What you return must match the records below character for character, except that no picture appears.
'''
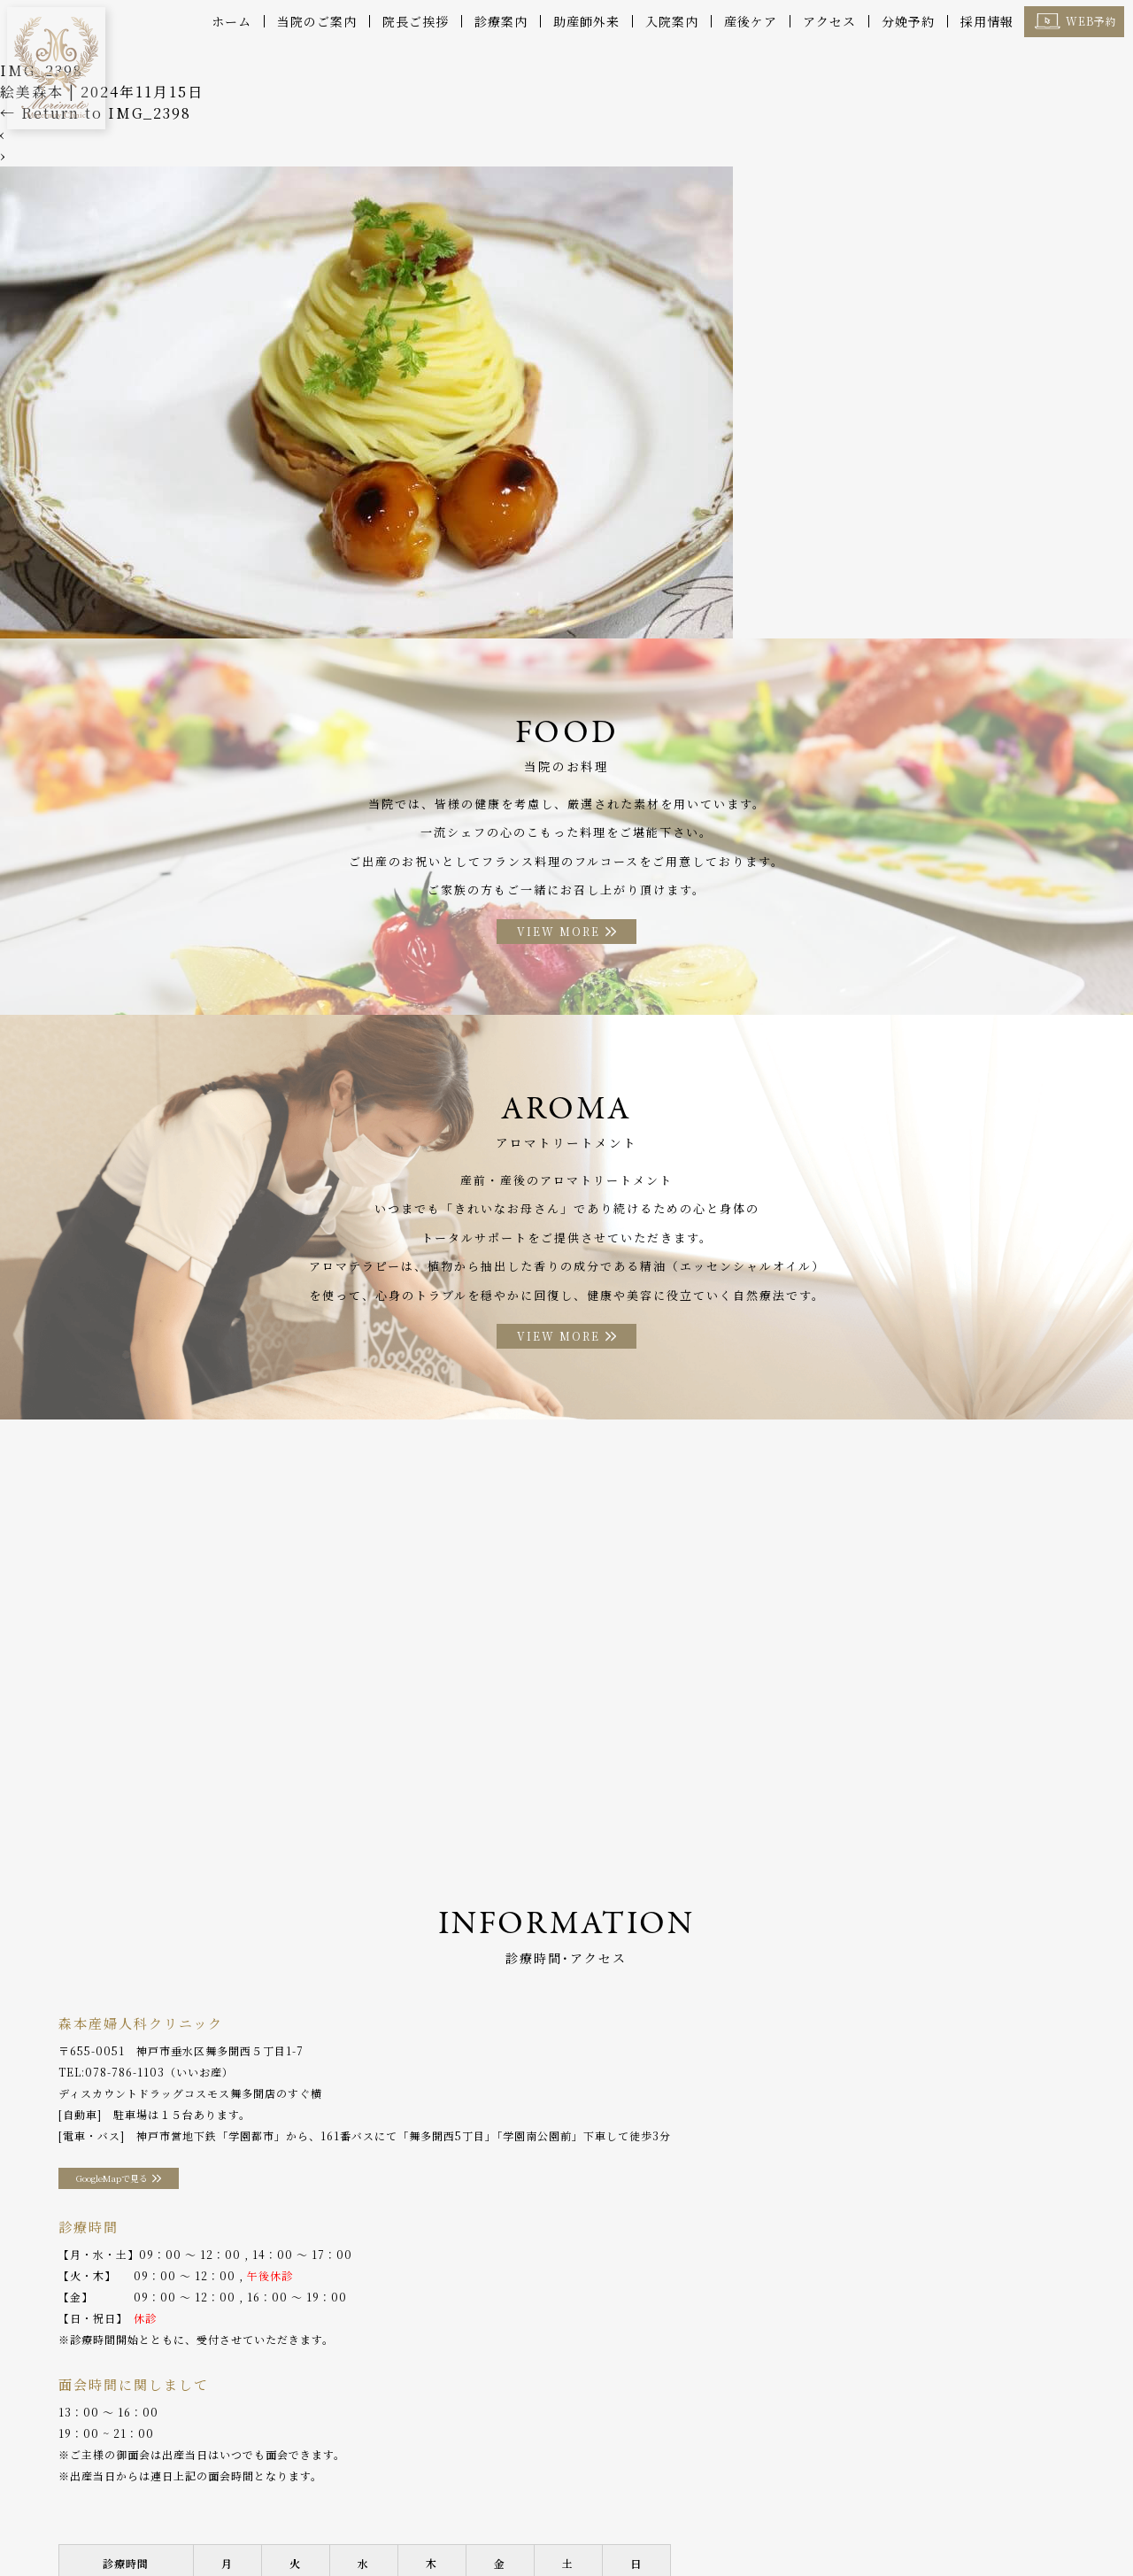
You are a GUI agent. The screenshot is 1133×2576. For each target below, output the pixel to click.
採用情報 (987, 21)
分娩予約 (908, 21)
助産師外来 (586, 21)
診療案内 (501, 21)
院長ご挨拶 (415, 21)
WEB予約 (1091, 20)
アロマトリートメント (648, 2495)
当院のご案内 (317, 21)
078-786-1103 (125, 2079)
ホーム (231, 21)
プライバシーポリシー (80, 2522)
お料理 (552, 2495)
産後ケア (750, 21)
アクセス (829, 21)
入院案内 (671, 21)
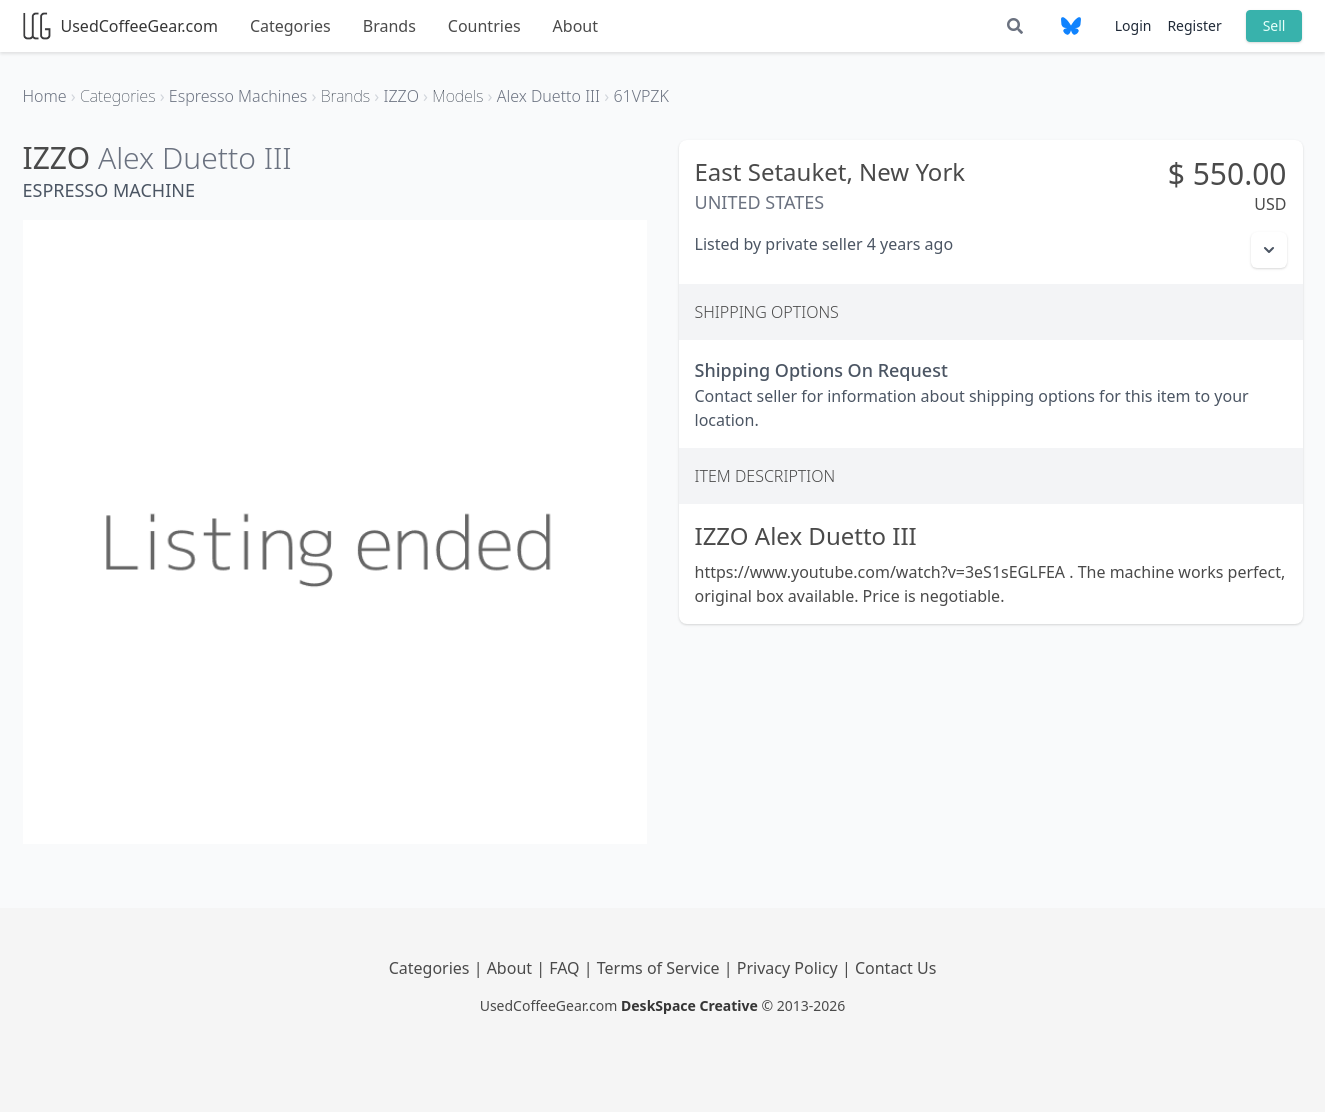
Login (1133, 25)
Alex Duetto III (195, 157)
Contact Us (895, 968)
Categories (290, 26)
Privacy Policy (789, 968)
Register (1194, 25)
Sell (1274, 25)
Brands (389, 26)
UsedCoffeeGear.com (120, 26)
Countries (484, 26)
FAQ (566, 968)
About (575, 26)
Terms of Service (660, 968)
'''
Task answer:
You are a GUI agent. The screenshot is 1133×2576. For each target below, output the pixel to click.
採用情報 (987, 21)
分娩予約 (908, 21)
助産師外来 (586, 21)
診療案内 (501, 21)
院長ご挨拶 (415, 21)
WEB予約 (1091, 20)
アロマトリートメント (648, 2495)
当院のご案内 (317, 21)
078-786-1103 (125, 2079)
ホーム (231, 21)
プライバシーポリシー (80, 2522)
お料理 (552, 2495)
産後ケア (750, 21)
アクセス (829, 21)
入院案内 (671, 21)
Login (1133, 25)
Alex Duetto III (195, 157)
Contact Us (895, 968)
Categories (290, 26)
Privacy Policy (789, 968)
Register (1194, 25)
Sell (1274, 25)
Brands (389, 26)
UsedCoffeeGear.com (120, 26)
Countries (484, 26)
FAQ (566, 968)
About (575, 26)
Terms of Service (660, 968)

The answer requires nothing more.